» Task to complete
Take the line that contains "Горки, актив-отель" and each line after it to the end of the data below, and set them down exactly, omitting pictures.

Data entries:
-- Opening Marker --

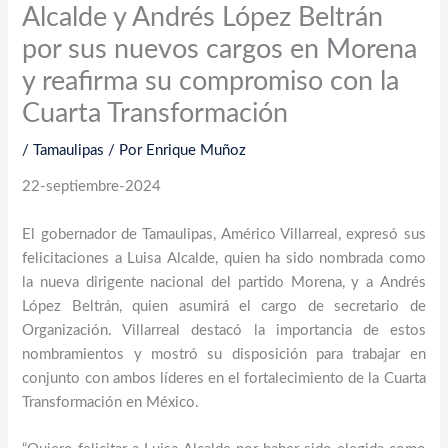
Alcalde y Andrés López Beltrán
por sus nuevos cargos en Morena
y reafirma su compromiso con la
Cuarta Transformación
/
Tamaulipas
/ Por
Enrique Muñoz
22-septiembre-2024
El gobernador de Tamaulipas, Américo Villarreal, expresó sus
felicitaciones a Luisa Alcalde, quien ha sido nombrada como
la nueva dirigente nacional del partido Morena, y a Andrés
López Beltrán, quien asumirá el cargo de secretario de
Organización. Villarreal destacó la importancia de estos
nombramientos y mostró su disposición para trabajar en
conjunto con ambos líderes en el fortalecimiento de la Cuarta
Transformación en México.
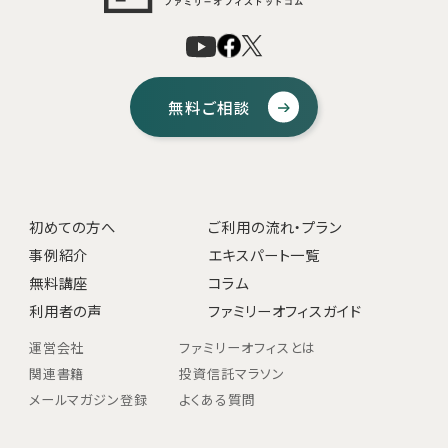
無料ご相談
初めての方へ
ご利用の流れ・プラン
事例紹介
エキスパート一覧
無料講座
コラム
利用者の声
ファミリーオフィスガイド
運営会社
ファミリーオフィスとは
関連書籍
投資信託マラソン
メールマガジン登録
よくある質問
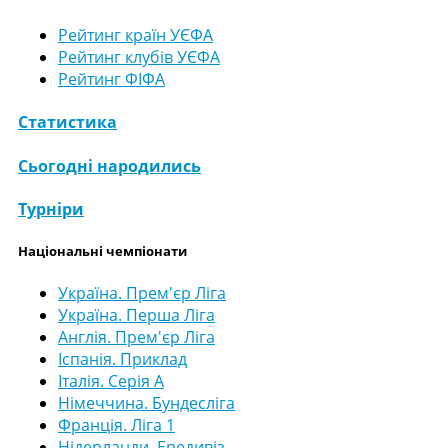
Рейтинг країн УЄФА
Рейтинг клубів УЄФА
Рейтинг ФІФА
Статистика
Сьогодні народились
Турніри
Національні чемпіонати
Україна. Прем'єр Ліга
Україна. Перша Ліга
Англія. Прем'єр Ліга
Іспанія. Приклад
Італія. Серія А
Німеччина. Бундесліга
Франція. Ліга 1
Нідерланди. Ередивіз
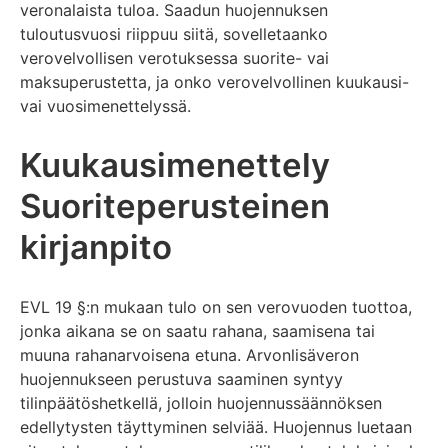
veronalaista tuloa. Saadun huojennuksen
tuloutusvuosi riippuu siitä, sovelletaanko
verovelvollisen verotuksessa suorite- vai
maksuperustetta, ja onko verovelvollinen kuukausi-
vai vuosimenettelyssä.
Kuukausimenettely
Suoriteperusteinen
kirjanpito
EVL 19 §:n mukaan tulo on sen verovuoden tuottoa,
jonka aikana se on saatu rahana, saamisena tai
muuna rahanarvoisena etuna. Arvonlisäveron
huojennukseen perustuva saaminen syntyy
tilinpäätöshetkellä, jolloin huojennussäännöksen
edellytysten täyttyminen selviää. Huojennus luetaan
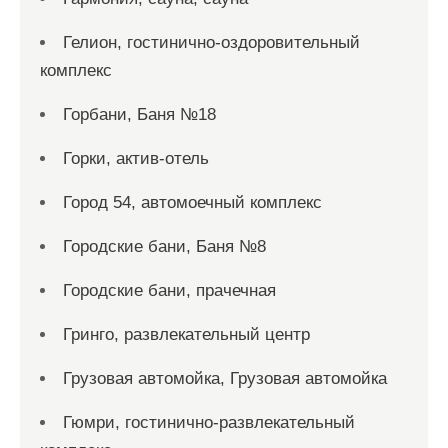
Гелион, гостинично-оздоровительный
комплекс
Горбани, Баня №18
Горки, актив-отель
Город 54, автомоечный комплекс
Городские бани, Баня №8
Городские бани, прачечная
Гринго, развлекательный центр
Грузовая автомойка, Грузовая автомойка
Гюмри, гостинично-развлекательный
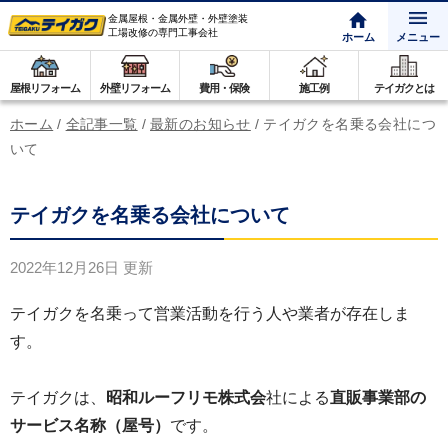
金属屋根・金属外壁・外壁塗装
工場改修の専門工事会社
ホーム
メニュー
屋根リフォーム
外壁リフォーム
費用・保険
施工例
テイガクとは
ホーム
/
全記事一覧
/
最新のお知らせ
/
テイガクを名乗る会社につ
いて
テイガクを名乗る会社について
2022年12月26日
更新
テイガクを名乗って営業活動を行う人や業者が存在しま
す。
テイガクは、
昭和ルーフリモ株式会
社による
直販事業部の
サービス名称（屋号）
です。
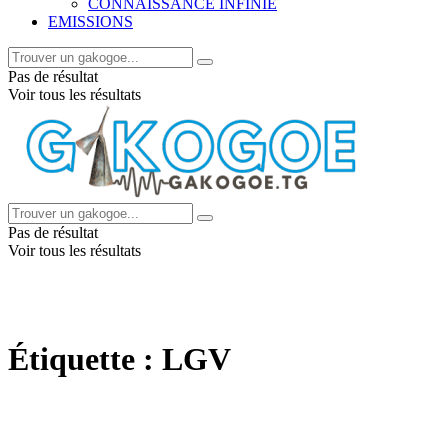
CONNAISSANCE INFINIE
EMISSIONS
Pas de résultat
Voir tous les résultats
Pas de résultat
Voir tous les résultats
Étiquette :
LGV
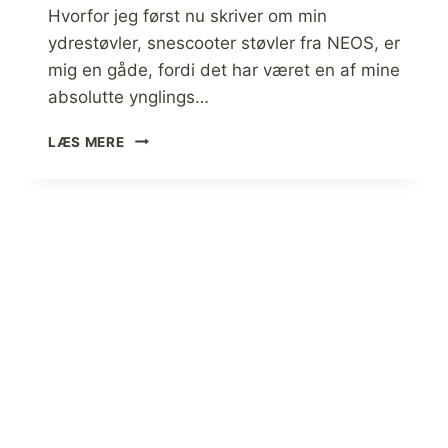
Hvorfor jeg først nu skriver om min
ydrestøvler, snescooter støvler fra NEOS, er
mig en gåde, fordi det har været en af mine
absolutte ynglings…
S
LÆS MERE
N
E
S
C
O
O
T
E
R
S
T
Ø
V
L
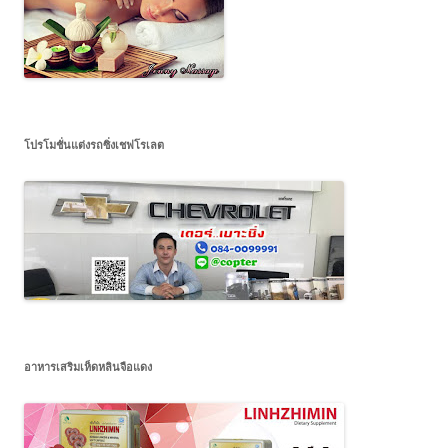
โปรโมชั่นแต่งรถซิ่งเชฟโรเลต
อาหารเสริมเห็ดหลินจือแดง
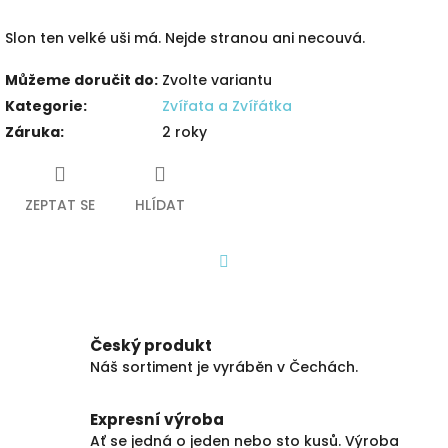
Slon ten velké uši má. Nejde stranou ani necouvá.
Můžeme doručit do:
Zvolte variantu
Kategorie
:
Zvířata a Zvířátka
Záruka
:
2 roky
ZEPTAT SE
HLÍDAT
Facebook
Český produkt
Náš sortiment je vyráběn v Čechách.
Expresní výroba
Ať se jedná o jeden nebo sto kusů. Výroba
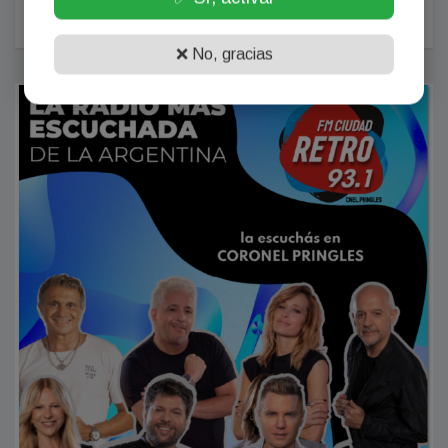
❌ No, gracias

-- Closing Marker --

» Your solution
Горки, актив-отель
Город 54, автомоечный комплекс
Городские бани, Баня №8
Городские бани, прачечная
Гринго, развлекательный центр
Грузовая автомойка, Грузовая автомойка
Гюмри, гостинично-развлекательный
金属屋根・金属外壁・外壁塗装
工場改修の専門工事会社
ホーム
メニュー
屋根リフォーム
外壁リフォーム
費用・保険
施工例
テイガクとは
ホーム
/
全記事一覧
/
最新のお知らせ
/
テイガクを名乗る会社につ
いて
テイガクを名乗る会社について
2022年12月26日
更新
テイガクを名乗って営業活動を行う人や業者が存在しま
す。
テイガクは、
昭和ルーフリモ株式会
社による
直販事業部の
サービス名称（屋号）
です。
CONNAISSANCE INFINIE
EMISSIONS
Pas de résultat
Voir tous les résultats
Pas de résultat
Voir tous les résultats
Étiquette :
LGV
Hvorfor jeg først nu skriver om min
ydrestøvler, snescooter støvler fra NEOS, er
mig en gåde, fordi det har været en af mine
absolutte ynglings…
S
LÆS MERE
N
E
S
C
O
O
T
E
R
S
T
Ø
V
L
โปรโมชั่นแต่งรถซิ่งเชฟโรเลต
อาหารเสริมเห็ดหลินจือแดง
Slon ten velké uši má. Nejde stranou ani necouvá.
Můžeme doručit do:
Zvolte variantu
Kategorie
:
Zvířata a Zvířátka
Záruka
:
2 roky
ZEPTAT SE
HLÍDAT
Facebook
Český produkt
Náš sortiment je vyráběn v Čechách.
Expresní výroba
Ať se jedná o jeden nebo sto kusů. Výroba
❌ No, gracias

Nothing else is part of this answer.